The Woodlands, Texas – Conn’s fourth-quarter profits fell 44 percent to $15.5 million as operating losses widened within its credit segment.
But total revenue for the three months ended Jan. 31 rose 18.2 percent to $426.7 million, reflecting a comp-sale increase of 1.3 percent and the net addition of 11 stores over the past 12 months, including two new Colorado locations in the fourth quarter.
Separately, management has decided to leave the company intact following a six-month strategic review that considered such options as spinning off the credit segment or even selling the chain outright.
Net retail sales rose 16.2 percent to $350.5 million for the quarter, offset by tighter customer credit and tough year-ago comparisons when comps increased 33.4 percent after a change in marketing strategy.
Still, a 110-basis-point decline in retail gross margin to 39.5 percent, due to lower average selling prices (ASPs), a new timetable for vendor allowances and unleveraged warehousing costs, led to a nearly 17 percent drop in retail operating income, to $159 million.
Broken out by product category, CE – the company’s largest at 30 percent of total sales – also enjoyed the largest comp increase, up 8.2 percent on a 15.7 percent gain in TV sales.
Majaps, representing 23.4 percent of total sales, also had a good quarter, with comps rising 6.6 percent on a 22 percent increase in unit volume. Specifically, cooking sales were up 20 percent, refrigeration sales soared 19.3 percent, and laundry sales rose 18.6 percent, offset by a 2.5 percent decrease in ASPs.
Comps for furniture and mattresses rose 4.7 percent, with unit volume up 23.3 percent for the former on flat ASPs despite supply-chain disruptions from bad winter weather and the labor dispute at the West Coast ports. Unit volume for mattresses, which are sourced domestically rose 26.5 percent and ASPs increased 3.1 percent.
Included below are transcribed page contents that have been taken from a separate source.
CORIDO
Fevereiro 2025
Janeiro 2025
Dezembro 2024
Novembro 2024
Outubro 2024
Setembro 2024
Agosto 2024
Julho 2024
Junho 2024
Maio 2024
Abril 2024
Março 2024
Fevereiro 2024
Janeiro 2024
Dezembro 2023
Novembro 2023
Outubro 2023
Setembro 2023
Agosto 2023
Furniture and mattresses was the company’s second-largest product category with 24 percent of total sales, and was also its most profitable, contributing 41.1 percent of the total product gross profit in Q4. It was followed by majaps at 23.7 percent of total product gross profit, CE at 27 percent, and home office at 6.1 percent.
Regarding the latter, home office comps fell 22 percent on a 54 percent drop in tablet sales, negating a 1.5 percent rise in sales of computers.
Comps for repair service commission slipped 1.2 percent and service revenues declined 5.3 percent.
Within the credit segment, the operating loss widened from $9.5 million to $11.3 million, reflecting a $20 million increase in provision for bad debts, to $58.1 million, as 60-plus day delinquencies increased from 8.8 percent to 9.7 percent year over year as of Jan. 31.
Chairman/CEO Theo Wright said the company expects that “delinquency levels and charge-offs will remain elevated over the short-term,” although “our ability to resolve less than 60-day delinquency has improved.”
Conn’s also said it will look to sell or refinance all or a portion of its $1.4 billion loan portfolio and has hired a credit risk officer, reporting to COO Michael Poppe. The chain is also looking to hire a president.
The moves follow a six-month strategic review by management and an independent financial advisor, who had also considered separating the credit and retail divisions or selling the entire company.
Elsewhere, Wright said February comps fell 5.8 percent due to lingering supply-chain disruptions which are expected to abate but still remain “significant” at least through April.
The company currently operates 89 stores in ten states and plans to open 15 to 18 new locations this year.